Na avaliação do jurista, o debate dos “supersalários” é uma oportunidade para pautar uma reforma administrativa. “Por que quando buscamos um direito, principalmente se é enfrentando a administração pública, precisamos recorrer ao Poder Judiciário através de demanda judicial, mas acontece tudo diferente quando é para conceder direitos aos próprios entes da administração?”, questiona.
Abreu e Lima também compara com o contexto atual de crise no País. “No fim de 2016, enquanto a população estava protestando contra a PEC do Teto de Gastos, o TJPE instituiu uma nova verba remuneratória. Este ano, para a população, vemos a extinção dos direitos trabalhistas. Ou seja, enquanto se retira direitos básicos do cidadão comum, a ‘alta casta’ de servidores recebem benefícios sem limites e sem teto”, aponta.
O levantamento foi realizado em tribunais de justiça de 15 estados. Os TJs de outros estados ainda dificultam o acesso a tais dados. Se o teto fosse respeitado, os 15 tribunais gastariam a soma de R$ 157,2 milhões em salários dos magistrados. Mas em julho foram gastos R$ 229,6 milhões. Ou seja, a soma do “extra teto” nas 15 unidades federativas pesquisadas é de R$ 72,4 milhões só no mês de julho.
No total 6.386 juízes possuem vínculo com os 15 tribunais de justiça pesquisados e, desses, 4.655 – ou 72,9% – recebem salários acima do teto.
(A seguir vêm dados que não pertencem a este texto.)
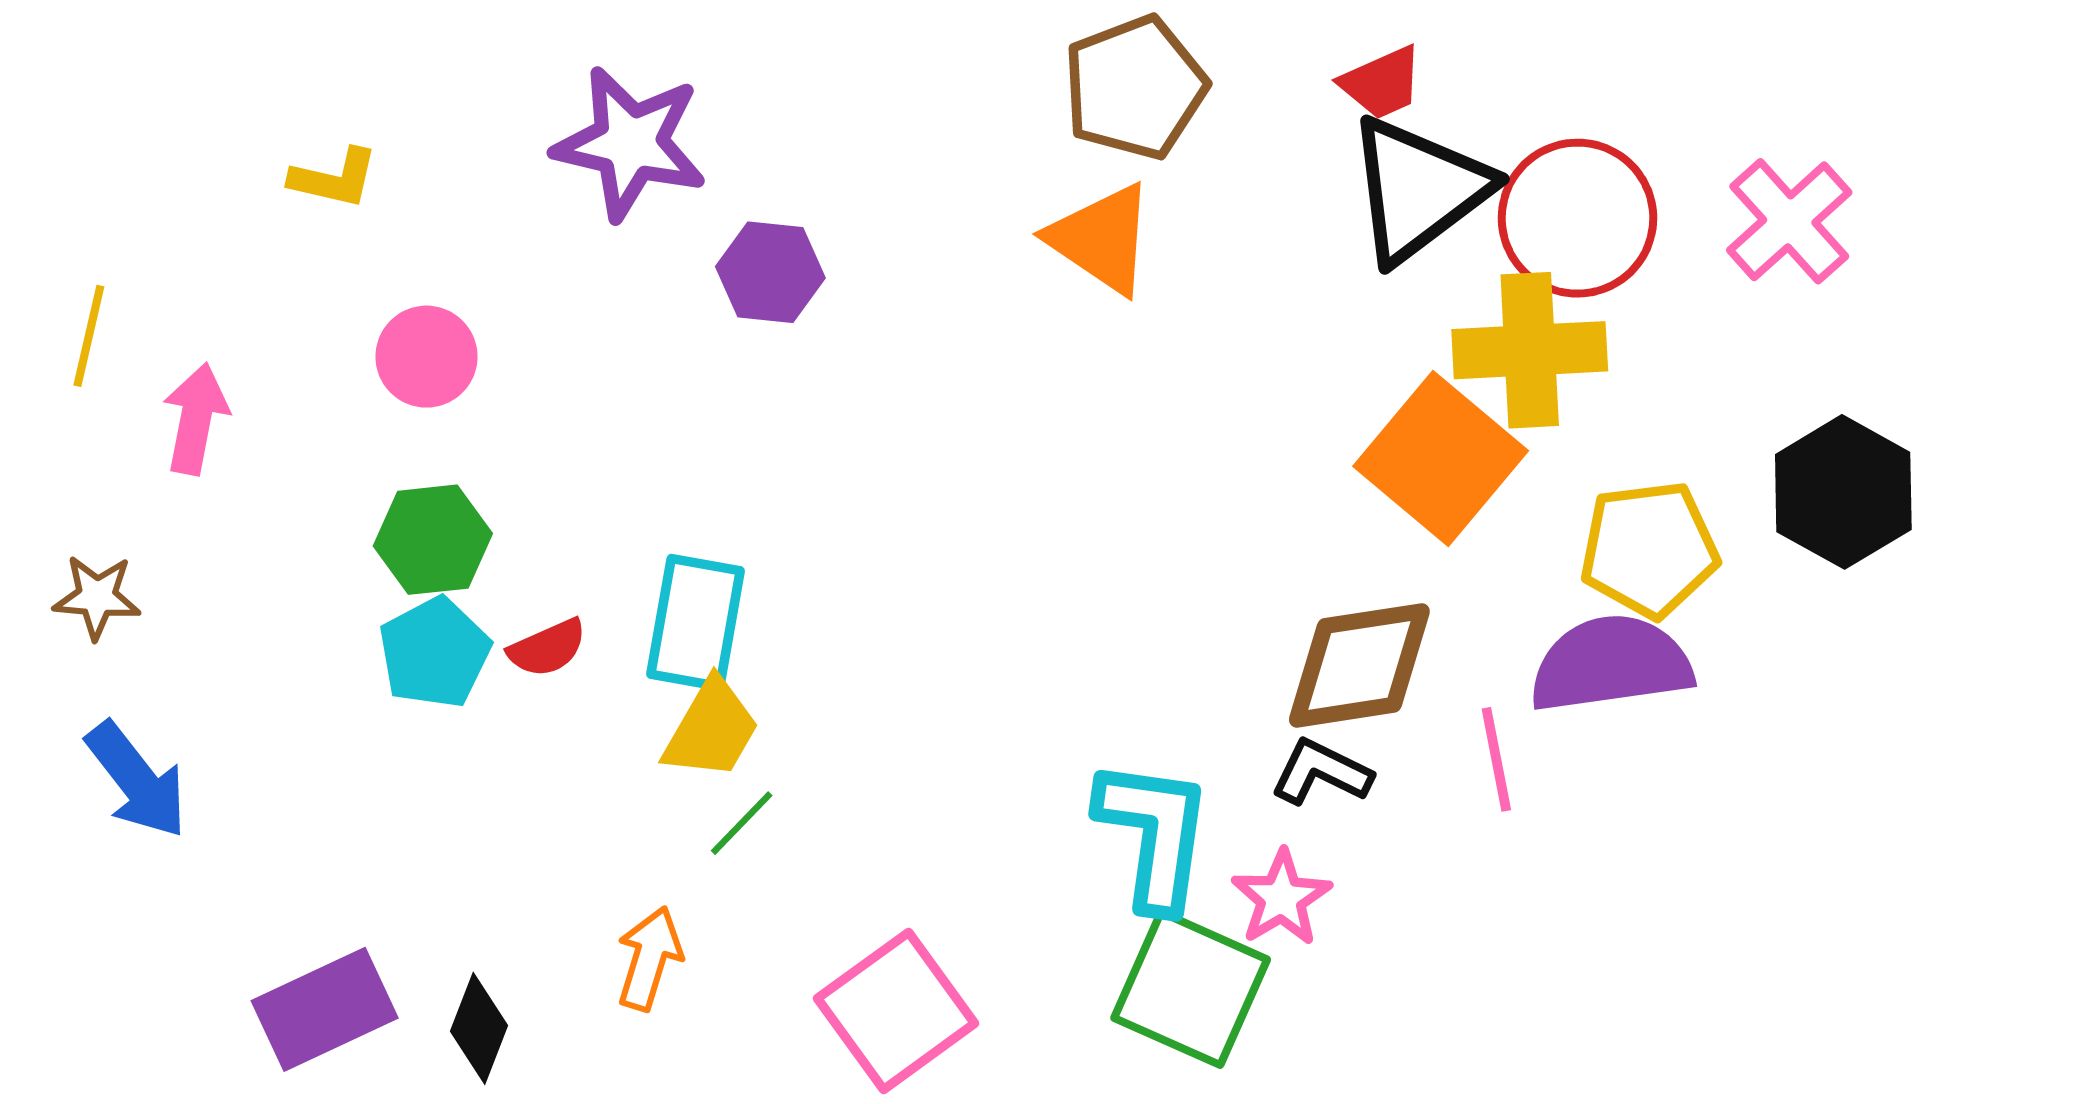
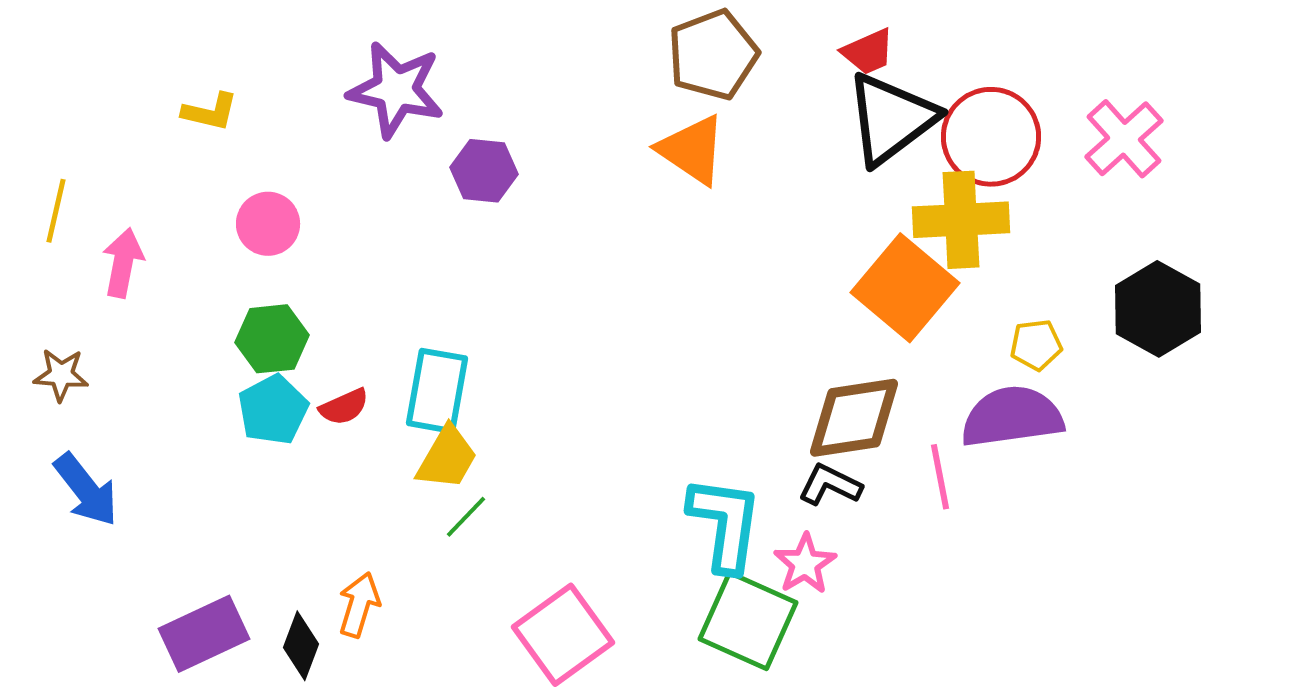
yellow pentagon: (1649, 549) -> (1036, 345), size x0.6
orange arrow: (649, 958) -> (359, 605), moved

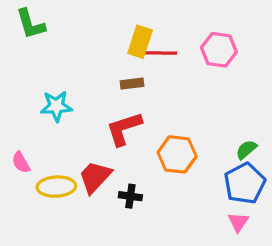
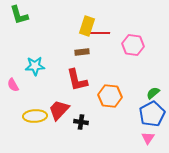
pink hexagon: (219, 50) -> (133, 45), moved
red L-shape: (124, 129) -> (77, 80), turned -85
pink semicircle: (21, 162) -> (13, 85), moved

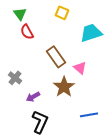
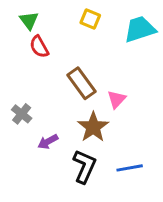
cyan trapezoid: (91, 33) -> (140, 29), moved
pink triangle: (80, 68) -> (117, 99), turned 32
black L-shape: (40, 122) -> (84, 166), moved

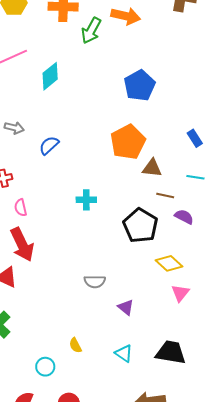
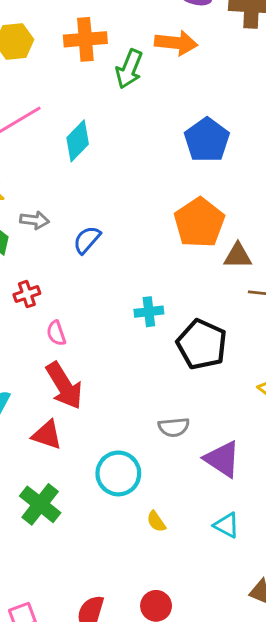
black pentagon: (140, 226) -> (202, 344), moved
purple triangle: (126, 307) -> (222, 459), size x1.6
cyan circle: (45, 367) -> (118, 473), moved, size x1.6

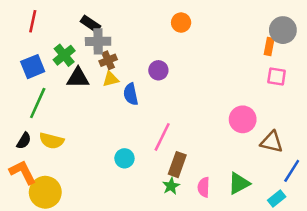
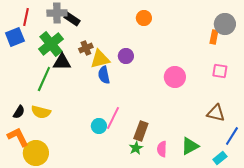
gray cross: (98, 41) -> (57, 13), moved
green cross: (64, 55) -> (51, 44), size x1.4
blue square: (33, 67) -> (15, 37), moved
pink square: (277, 77) -> (220, 71), moved
yellow triangle: (111, 79) -> (100, 59), moved, size x1.5
green line: (38, 103) -> (44, 79), moved
pink circle: (243, 119) -> (175, 77), moved
pink line: (162, 137) -> (113, 118), moved

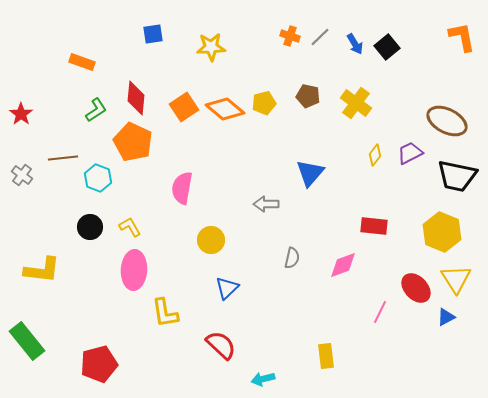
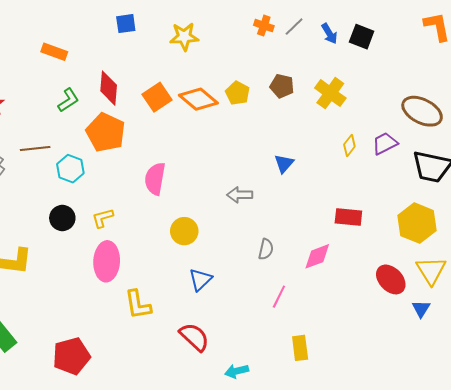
black square: (387, 47) -> (362, 37), turned -30
yellow pentagon: (264, 103) -> (238, 93), turned -30
blue triangle: (310, 173) -> (284, 164), size x0.7
yellow L-shape: (130, 227) -> (103, 218), turned -75
pink line: (380, 312) -> (279, 297), moved
blue triangle: (446, 317) -> (421, 309), turned -30

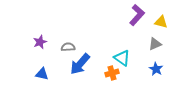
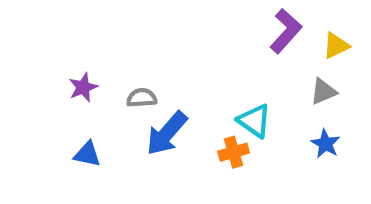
yellow triangle: (161, 22) -> (336, 46), turned -40

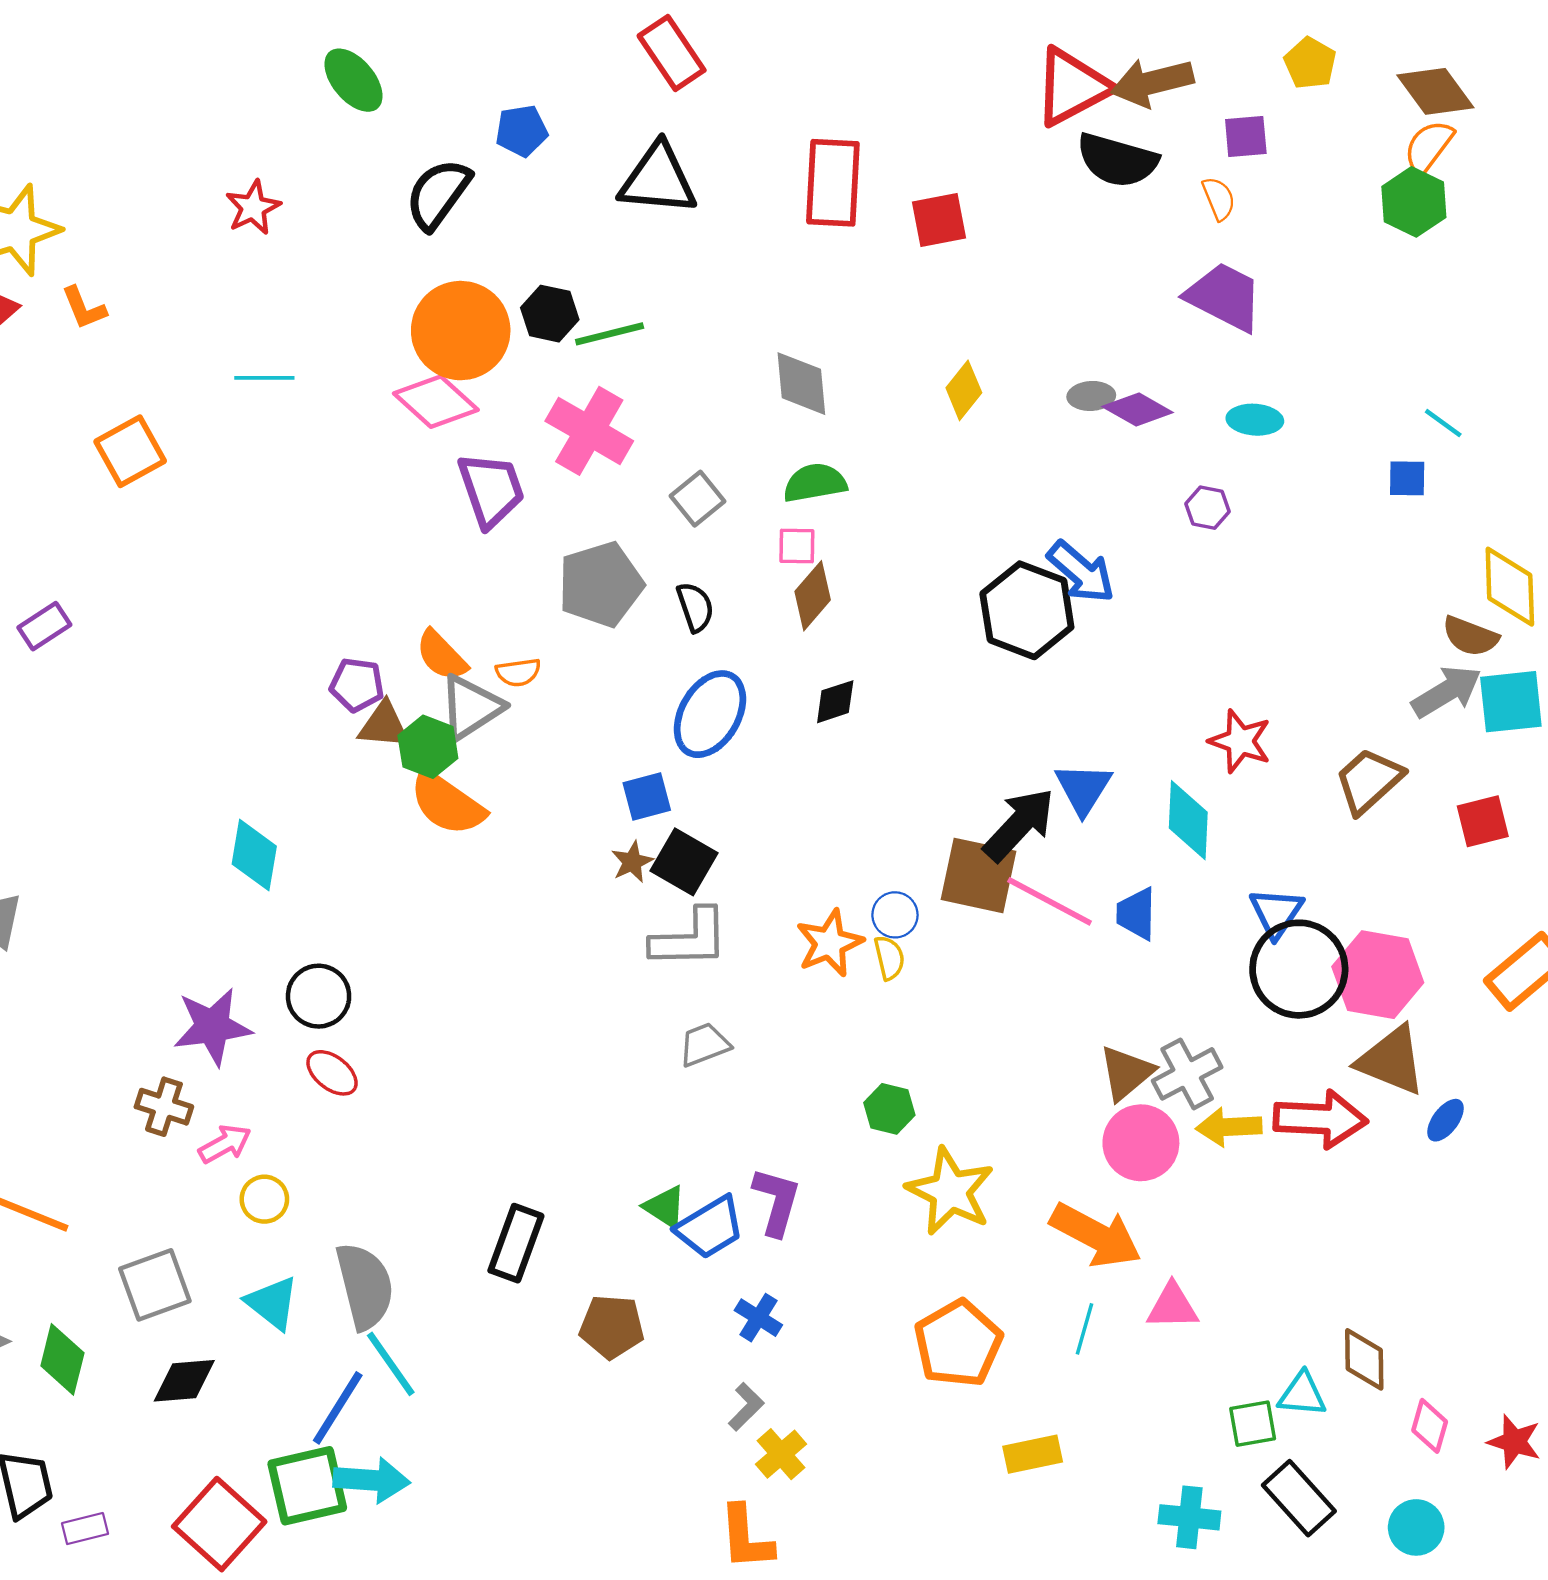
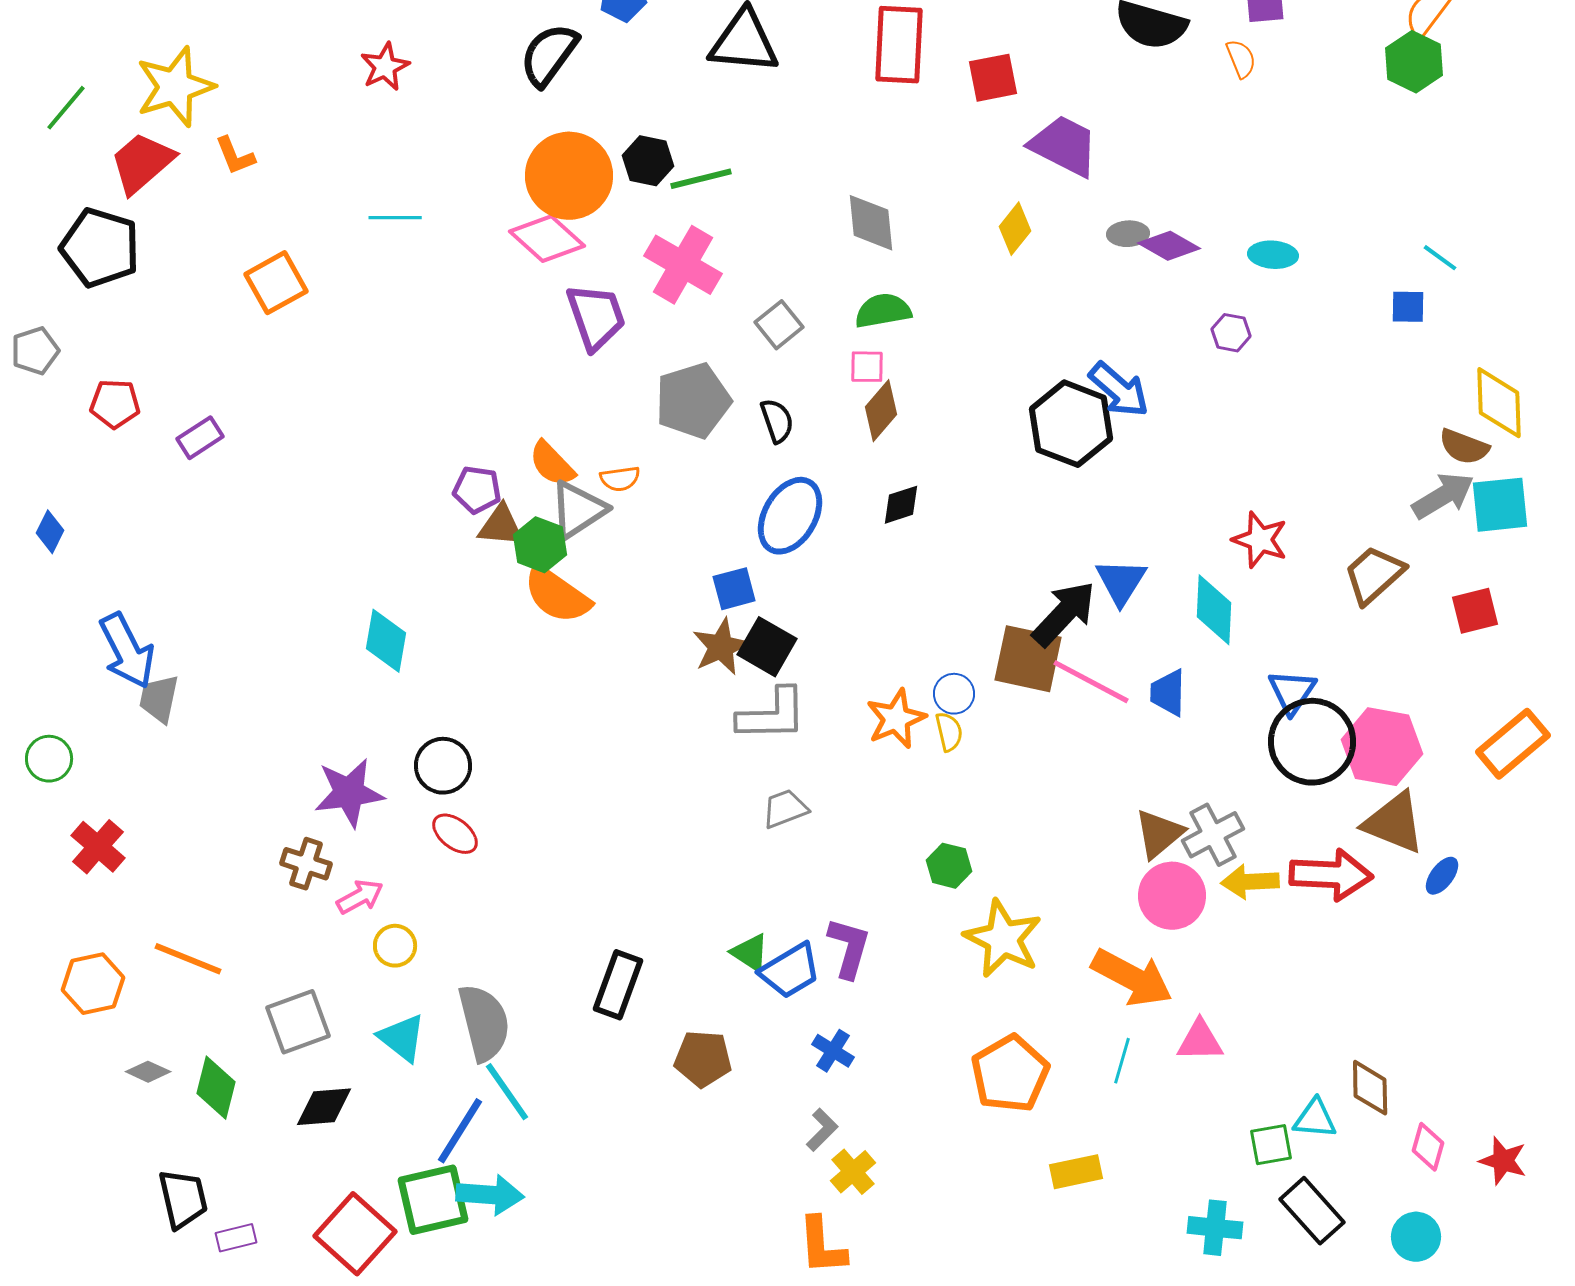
purple trapezoid: (1224, 297) -> (1064, 146), moved
brown star: (632, 862) -> (721, 647), size x1.5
Os estados com maior percentual de juízes com “supersalários” são Sergipe (100%), Espírito Santo (99,7%), Acre (94%) e São Paulo (91,5%).
Uma resolução de 2006 do Conselho Nacional de Justiça (CNJ), assinada pelo seu então presidente do CNJ Nelson Jobim, permite que verbas como auxílio moradia, auxílio funeral, diárias, indenização com transporte, ajuda de custo para mudança, entre outras, não sejam contabilizadas como salário, permitindo assim que os vencimentos mensais de juízes ultrapassem o teto.
Projeto de Lei
Está em debate na Câmara Federal um projeto de lei para limitar os “supersalários” nas três esferas do Poder Público. Criado por uma comissão especial do Senado em 2016, o projeto passou meses sem tramitar na Câmara, até que matérias publicadas em veículos de comunicação acabaram pressionando a Câmara a dar andamento ao PL. Para avançar na Câmara o documento ainda precisa passar por uma comissão especial para analisar o projeto. A comissão, no entanto, ainda não foi criada.